Is that why people enjoy watching anime and playing games in Japanese + subs? Or why a ton of historical Japanese and Chinese games use anachronistic modern language instead of using older/ancient versions of the language?
And then there is this bit of ignorant accidental comedy: "it's actually debatable how good of a fit modern Greek would be for ancient Greek characters". Because English, a Germanic language, would totally make more sense for characters that are supposed to be Hellenic speakers... Do you have any idea how little Greek has changed in comparison to English the past 2000 years?
I see prejudice in this part of your reply.
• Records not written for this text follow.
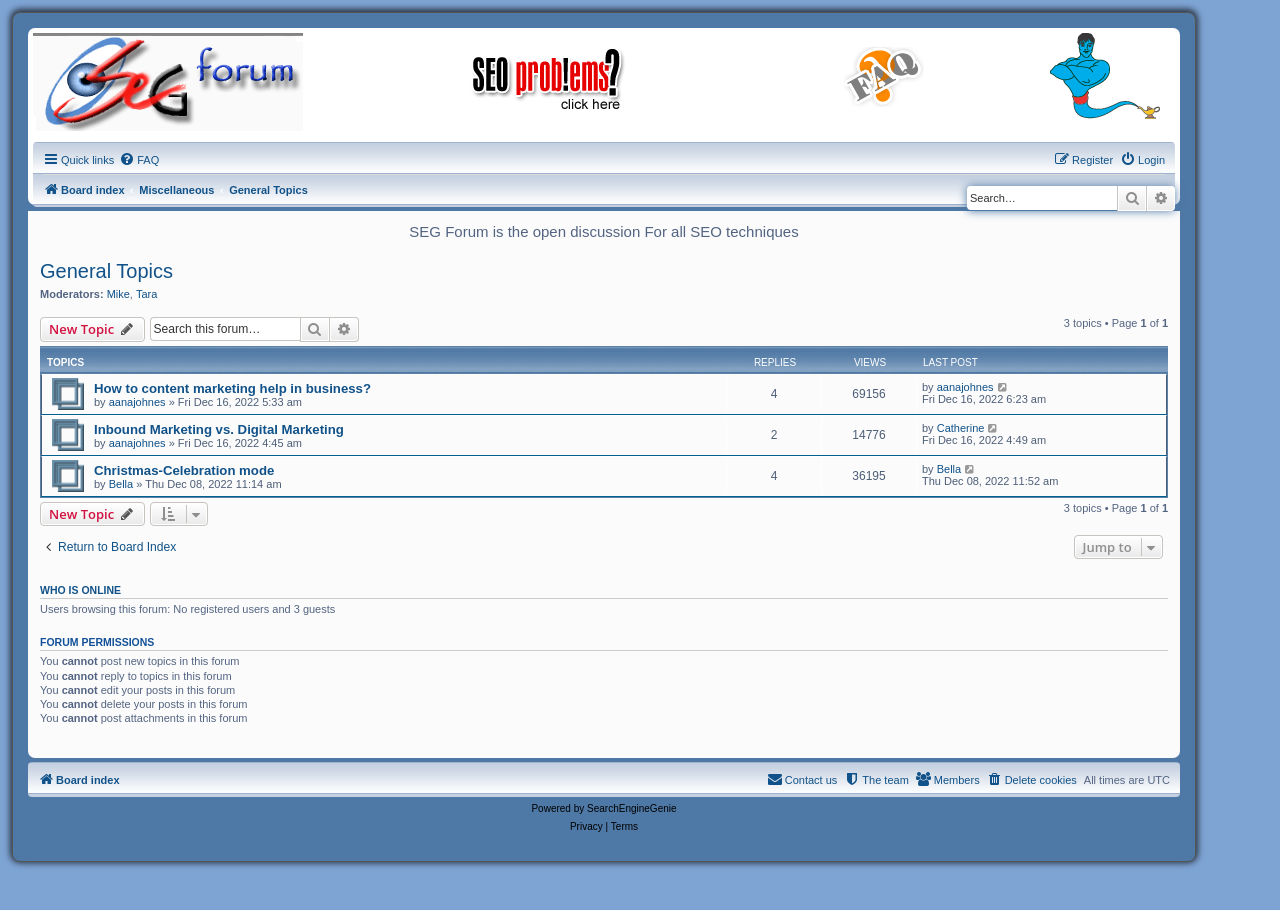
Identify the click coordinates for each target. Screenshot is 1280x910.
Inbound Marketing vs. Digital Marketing (219, 429)
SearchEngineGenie (632, 808)
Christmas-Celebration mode (184, 470)
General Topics (106, 271)
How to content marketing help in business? (232, 388)
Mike (118, 294)
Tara (146, 294)
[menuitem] (139, 160)
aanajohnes (137, 402)
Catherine (961, 428)
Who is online (80, 590)
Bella (121, 484)
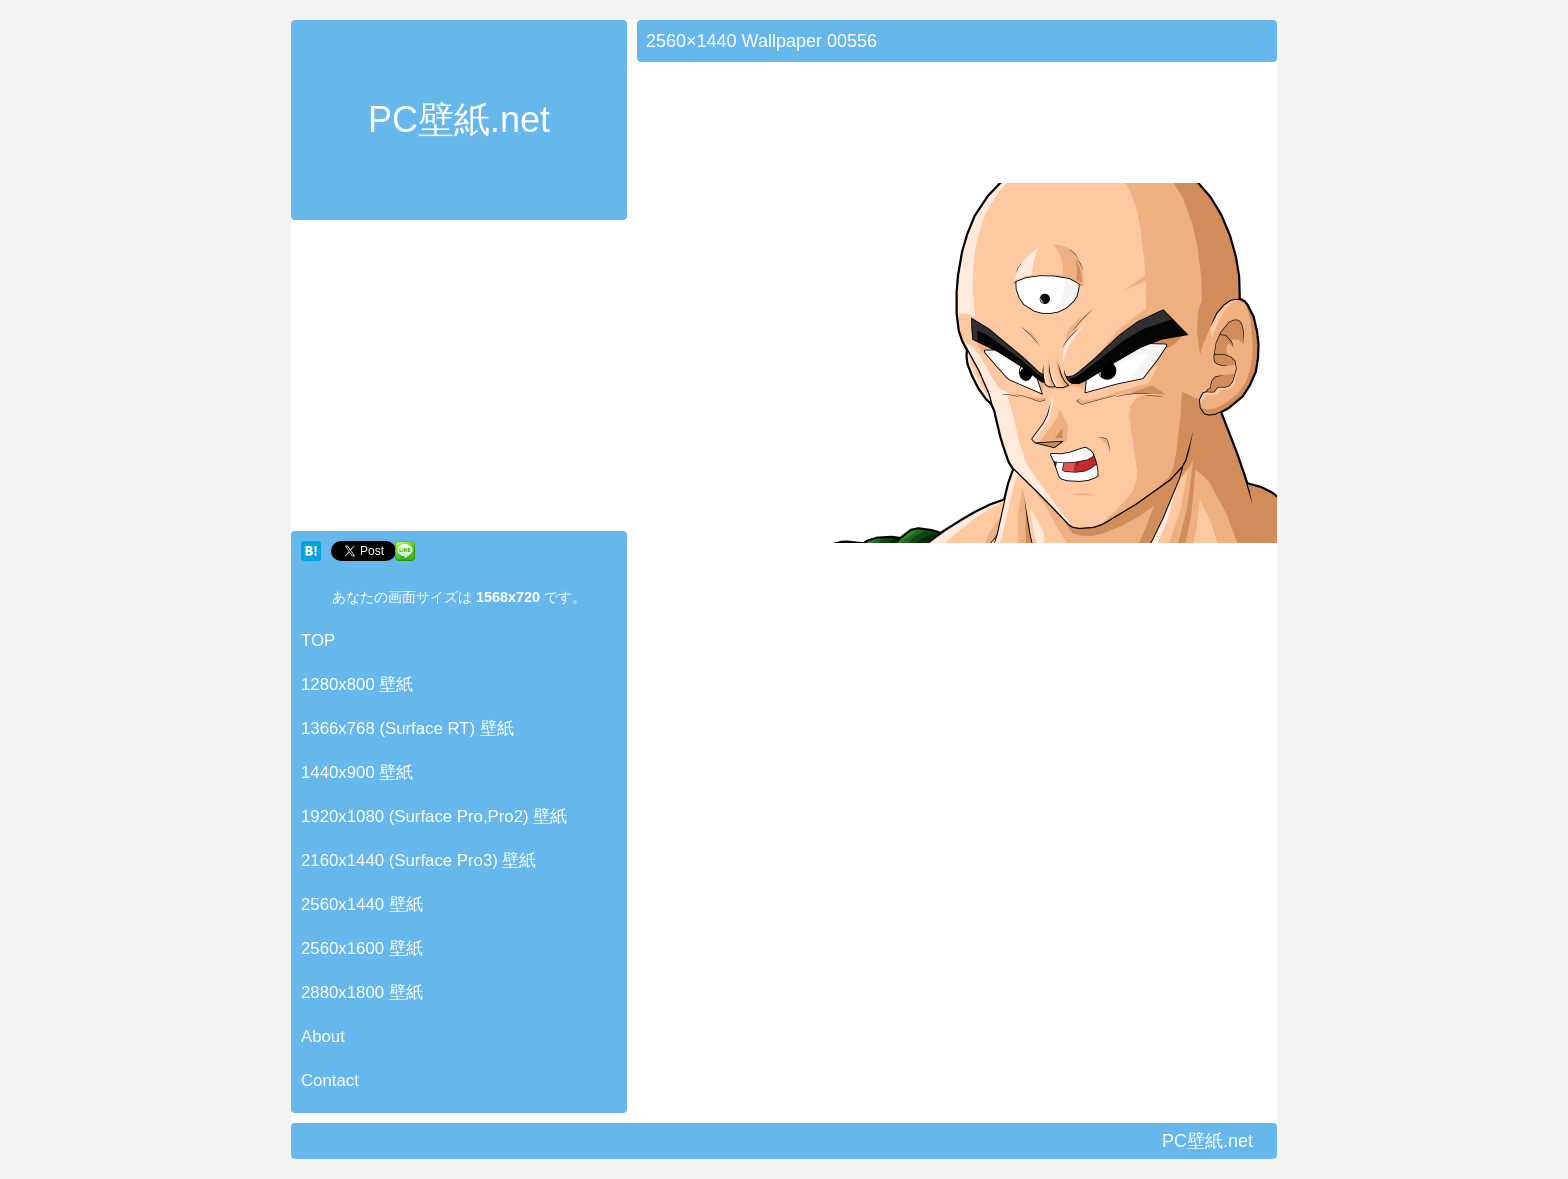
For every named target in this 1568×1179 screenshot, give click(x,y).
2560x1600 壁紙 (362, 948)
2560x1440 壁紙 (362, 904)
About (323, 1036)
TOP (318, 640)
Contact (330, 1080)
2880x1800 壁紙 (362, 992)
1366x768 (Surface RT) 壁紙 (407, 728)
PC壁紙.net (459, 119)
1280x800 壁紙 (357, 684)
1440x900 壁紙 (357, 772)
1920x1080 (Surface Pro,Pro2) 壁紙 (434, 816)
Besides all the eagerness to dismiss the idea.
he's not wrong though, Greek has indeed changed quite a bit from the current language - that's why there are specific scholars for ancient Greek and the average modern Greek can't read or speak it fluently. English also for what it's worth might have started as a Germanic language, but it's disingenuous at best to ignore the especially rampant Latin and French introduced to the language thanks to 1066
also, bizarre to necro a thread and ignore the actual explanation that is perfectly reasonable and also highlighted. are you sure you're not just being a little nationalist for no real reason?